RECORDED INFORMATION »
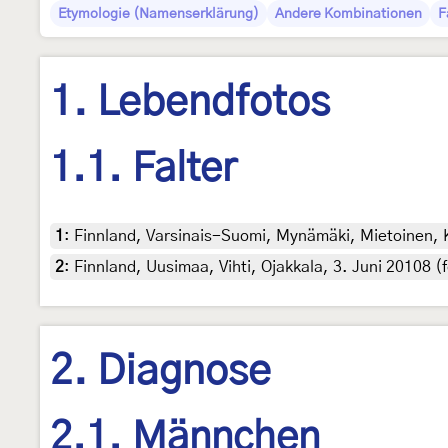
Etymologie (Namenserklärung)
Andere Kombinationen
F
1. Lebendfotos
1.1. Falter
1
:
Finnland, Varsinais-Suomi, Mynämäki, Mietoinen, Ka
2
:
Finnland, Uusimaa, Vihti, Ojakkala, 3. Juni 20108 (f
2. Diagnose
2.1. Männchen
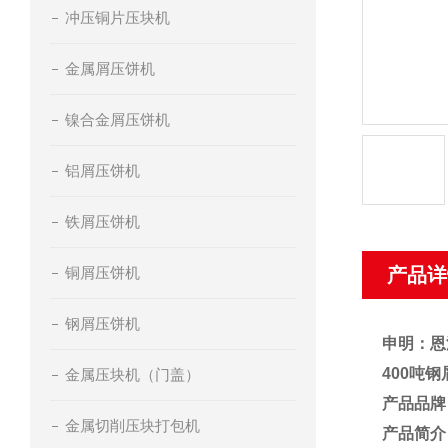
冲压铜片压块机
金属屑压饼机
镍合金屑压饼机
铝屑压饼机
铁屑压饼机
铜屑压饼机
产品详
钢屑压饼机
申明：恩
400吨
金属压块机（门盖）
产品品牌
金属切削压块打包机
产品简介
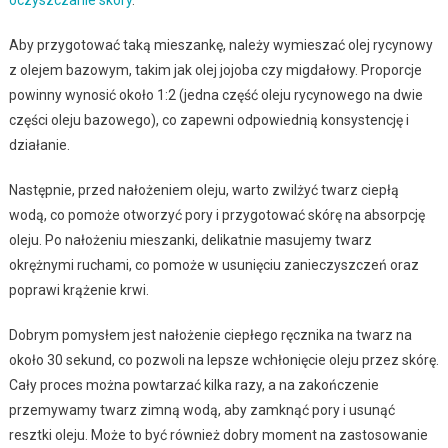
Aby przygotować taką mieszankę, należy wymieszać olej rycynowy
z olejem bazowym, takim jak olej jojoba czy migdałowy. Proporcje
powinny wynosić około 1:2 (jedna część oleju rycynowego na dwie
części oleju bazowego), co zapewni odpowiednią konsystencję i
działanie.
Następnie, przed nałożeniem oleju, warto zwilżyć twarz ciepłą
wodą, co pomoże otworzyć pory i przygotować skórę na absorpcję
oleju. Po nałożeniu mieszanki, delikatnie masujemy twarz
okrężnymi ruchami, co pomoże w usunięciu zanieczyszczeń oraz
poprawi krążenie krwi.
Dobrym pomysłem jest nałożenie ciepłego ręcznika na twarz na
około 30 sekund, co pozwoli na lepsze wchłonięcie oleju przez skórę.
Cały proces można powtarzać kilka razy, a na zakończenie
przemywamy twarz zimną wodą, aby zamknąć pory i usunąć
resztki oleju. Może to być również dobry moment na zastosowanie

EXERCISE » Omit every picture while copying the listing above exactly.

RESULT FOR THIS TASK »
Etymologie (Namenserklärung)
Andere Kombinationen
F
1. Lebendfotos
1.1. Falter
1
:
Finnland, Varsinais-Suomi, Mynämäki, Mietoinen, Ka
2
:
Finnland, Uusimaa, Vihti, Ojakkala, 3. Juni 20108 (f
2. Diagnose
2.1. Männchen
冲压铜片压块机
金属屑压饼机
镍合金屑压饼机
铝屑压饼机
铁屑压饼机
铜屑压饼机
产品详
钢屑压饼机
申明：恩
400吨
金属压块机（门盖）
产品品牌
金属切削压块打包机
产品简介
Aby przygotować taką mieszankę, należy wymieszać olej rycynowy
z olejem bazowym, takim jak olej jojoba czy migdałowy. Proporcje
powinny wynosić około 1:2 (jedna część oleju rycynowego na dwie
części oleju bazowego), co zapewni odpowiednią konsystencję i
działanie.
Następnie, przed nałożeniem oleju, warto zwilżyć twarz ciepłą
wodą, co pomoże otworzyć pory i przygotować skórę na absorpcję
oleju. Po nałożeniu mieszanki, delikatnie masujemy twarz
okrężnymi ruchami, co pomoże w usunięciu zanieczyszczeń oraz
poprawi krążenie krwi.
Dobrym pomysłem jest nałożenie ciepłego ręcznika na twarz na
około 30 sekund, co pozwoli na lepsze wchłonięcie oleju przez skórę.
Cały proces można powtarzać kilka razy, a na zakończenie
przemywamy twarz zimną wodą, aby zamknąć pory i usunąć
resztki oleju. Może to być również dobry moment na zastosowanie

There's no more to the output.